Mathematical research institute in Tianjin, China

The Chern Institute of Mathematics (Chinese: 南开大学陈省身数学研究所; pinyin: Nánkāi Dàxué Chén Xǐngshēn Shùxué Yánjiūsuǒ) is a research institute at Nankai University in Tianjin, China. The Institute pursues both pure and applied mathematical research and aims to promote mathematics in China.

== History ==
Shiing-Shen Chern was invited by China's Ministry of Education to establish a new mathematics research institute at Nankai University in 1984, two years after Chern had co-founded the Mathematical Sciences Research Institute (now the Simons Laufer Mathematical Sciences Institute) in California.

The Institute was originally named the Nankai Research Institute of Mathematics and was formally opened on 17 October 1985. Chern's guiding principle for the Institute was, "based at Nankai, serving the country, and embracing the world."

Chern served as the inaugural director of the Institute until 1992. Mathematician Guoding Hu served initially as the vice director before taking over from Chern and serving as the director from April 1992 to March 1996.

During his time as director, Chern donated over 10,000 books to the Institute and also prize money of $50,000 from having been awarded the Wolf Prize in Mathematics in 1984.

Chern died on 3 December 2004 and the Institute was subsequently renamed in his honour as the Chern Institute of Mathematics.
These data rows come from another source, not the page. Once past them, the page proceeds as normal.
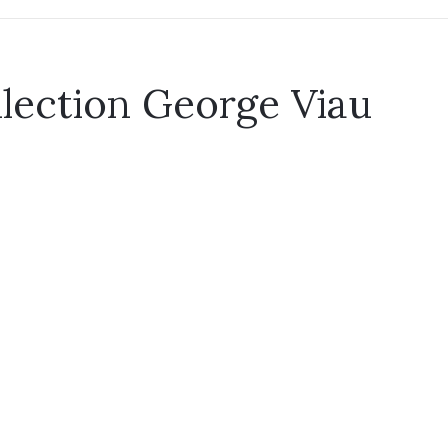
llection George Viau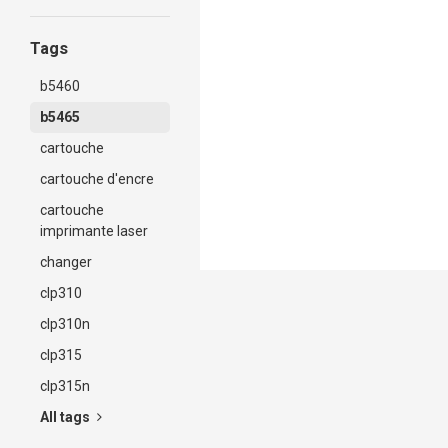
et b5465.
Tags
b5460
b5465
cartouche
cartouche d'encre
cartouche
imprimante laser
changer
clp310
clp310n
clp315
clp315n
All tags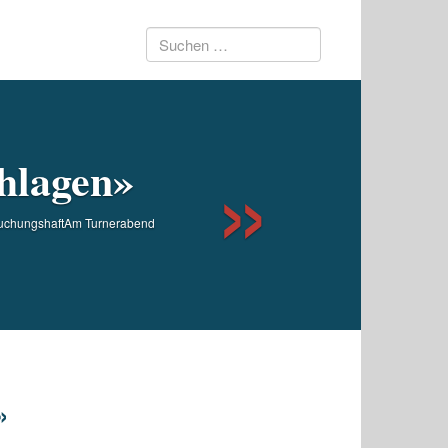
Suchen
Next
nach:
chlagen»
tersuchungshaftAm Turnerabend
»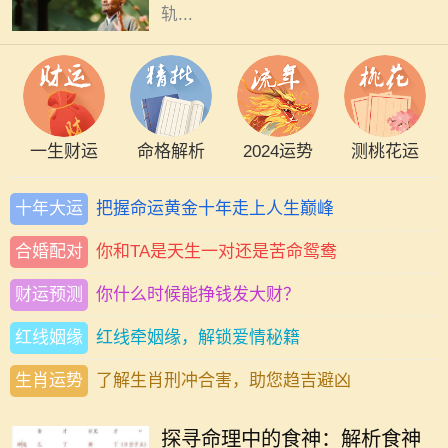
轨...
一生财运
命格解析
2024运势
测桃花运
十年大运
把握命运黄金十年走上人生巅峰
合婚配对
你和TA是天生一对还是苦命鸳鸯
财运预测
你什么时候能挣钱发大财？
红线姻缘
红线牵姻缘，解锁爱情秘籍
生肖运势
了解生肖刑冲合害，助您趋吉避凶
在中国传统命理学中，八字命格被认
为是了解一个人命运的绝佳工具。其
探寻命理中的食神：解析食神
中，"食神"作为十神之一，代表了个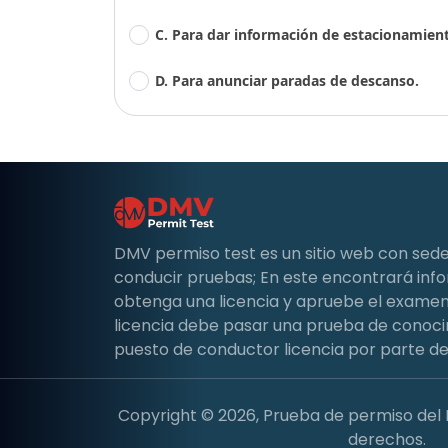
C. Para dar información de estacionamien
D. Para anunciar paradas de descanso.
DMV permiso test es un sitio web con sede
conducir pruebas; En este encontrará in
obtenga una licencia y apruebe el examen 
licencia debe pasar una prueba de conoci
puesto de conductor licencia por parte de
Copyright © 2026, Prueba de permiso del
derechos.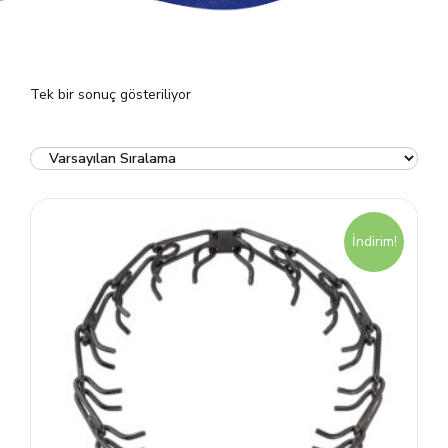
Tek bir sonuç gösteriliyor
İndirim!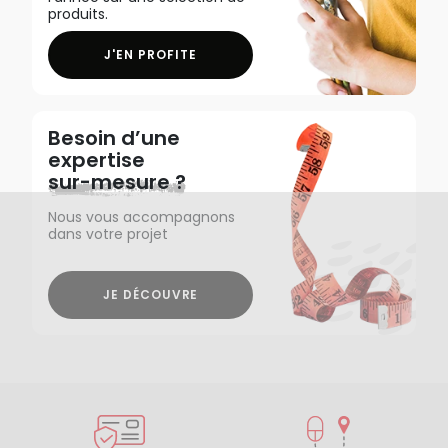
produits.
J'EN PROFITE
Besoin d’une
expertise
sur-mesure ?
Nous vous accompagnons
dans votre projet
JE DÉCOUVRE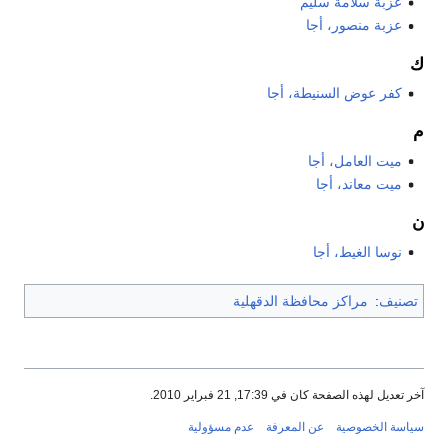
عزبة سلامة سليم
عزبة منصور، أجا
ك
كفر عوض السنيطة، أجا
م
ميت العامل، أجا
ميت معاند، أجا
ن
نوسا الغيط، أجا
تصنيف
:
مراكز محافظة الدقهلية
آخر تعديل لهذه الصفحة كان في 17:39, 21 فبراير 2010.
سياسة الخصوصية
عن المعرفة
عدم مسؤولية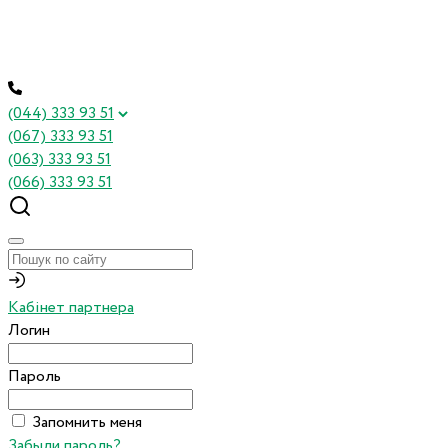
(044) 333 93 51
(067) 333 93 51
(063) 333 93 51
(066) 333 93 51
Кабінет партнера
Логин
Пароль
Запомнить меня
Забыли пароль?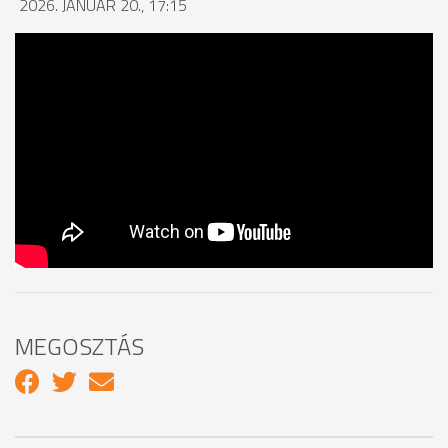
2026. JANUÁR 20., 17:15
MEGOSZTÁS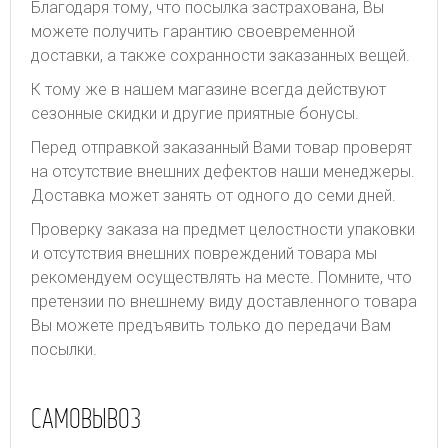
Благодаря тому, что посылка застрахована, Вы
можете получить гарантию своевременной
доставки, а также сохранности заказанных вещей.
К тому же в нашем магазине всегда действуют
сезонные скидки и другие приятные бонусы.
Перед отправкой заказанный Вами товар проверят
на отсутствие внешних дефектов наши менеджеры.
Доставка может занять от одного до семи дней.
Проверку заказа на предмет целостности упаковки
и отсутствия внешних повреждений товара мы
рекомендуем осуществлять на месте. Помните, что
претензии по внешнему виду доставленного товара
Вы можете предъявить только до передачи Вам
посылки.
САМОВЫВОЗ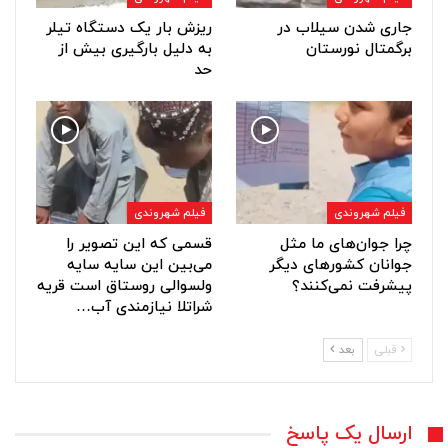
جاری شدن سیلاب در
ریزش بار یک دستگاه تیلر
برگمتال نورستان
به دلیل بارگیری بیش از
حد
فیلم شهروندی
فیلم شهروندی
چرا جوان‌های ما مثل
قسمی که این تصویر را
جوانان کشورهای دیگر
می‌بین این سایه سایه
پیشرفت نمی‌کنند؟
ولسوالی روستاق است قریه
شراتلا نیازمندی آب…
قبلی
بعد
ارسال یک پاسخ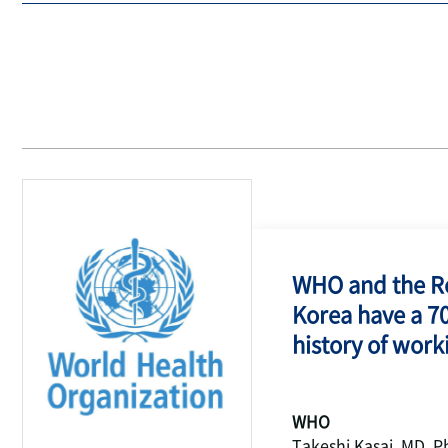
WHO and the Re
Korea have a 7
history of work
WHO
Takeshi Kasai, MD, P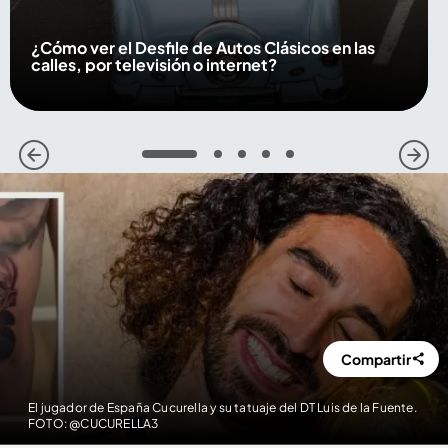
¿Cómo ver el Desfile de Autos Clásicos en las
calles, por televisión o internet?
1
2
3
4
5
Compartir
El jugador de España Cucurella y su tatuaje del DT Luis de la Fuente.
FOTO: @CUCURELLA3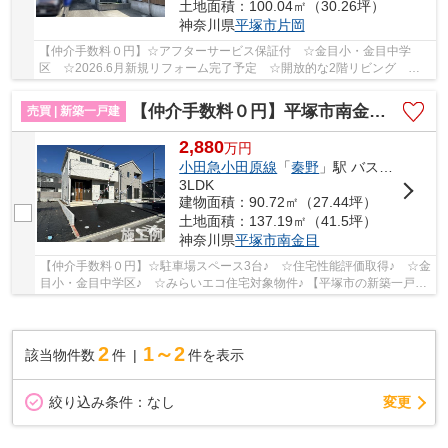
土地面積：100.04㎡（30.26坪）
神奈川県
平塚市
片岡
【仲介手数料０円】☆アフターサービス保証付 ☆金目小・金目中学
区 ☆2026.6月新規リフォーム完了予定 ☆開放的な2階リビング ☆
リビングイン階段 ☆コンビニ徒歩圏内♪ 【平塚市の中古...
【仲介手数料０円】平塚市南金目第20 新築一戸建て 全２棟
売買 | 新築一戸建
2,880
万
円
小田急小田原線
「
秦野
」駅 バス30分 「バス停」 停歩7分
3LDK
建物面積：90.72㎡（27.44坪）
土地面積：137.19㎡（41.5坪）
神奈川県
平塚市
南金目
【仲介手数料０円】☆駐車場スペース3台♪ ☆住宅性能評価取得♪ ☆金
目小・金目中学区♪ ☆みらいエコ住宅対象物件♪ 【平塚市の新築一戸建
てのことならリビングボイスにお任せ下さい！】
2
1～2
該当物件数
件
件を表示
変更
絞り込み条件：
なし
== Theoretical Physics Division ==
At Chern's request, Yang Chen-Ning established a Theoretical Physics Division at the Institute in 1986. The initial major research direction within the Division was Yang–Mills theory and the Yang–Baxter equation. Many physicists and mathematicians from around the world have visited and given lectures at the Division, including Michael Atiyah and Freeman Dyson.

== Visiting Scholars Program ==
In May 2005, the Institute established the Visiting Scholars Program to promote communication and cooperation in mathematical research. Mathematicians from China and the rest of the world can apply to the Institute to conduct research there for a maximum of three months. More than 100 international and domestic scholars conduct research under the program each year.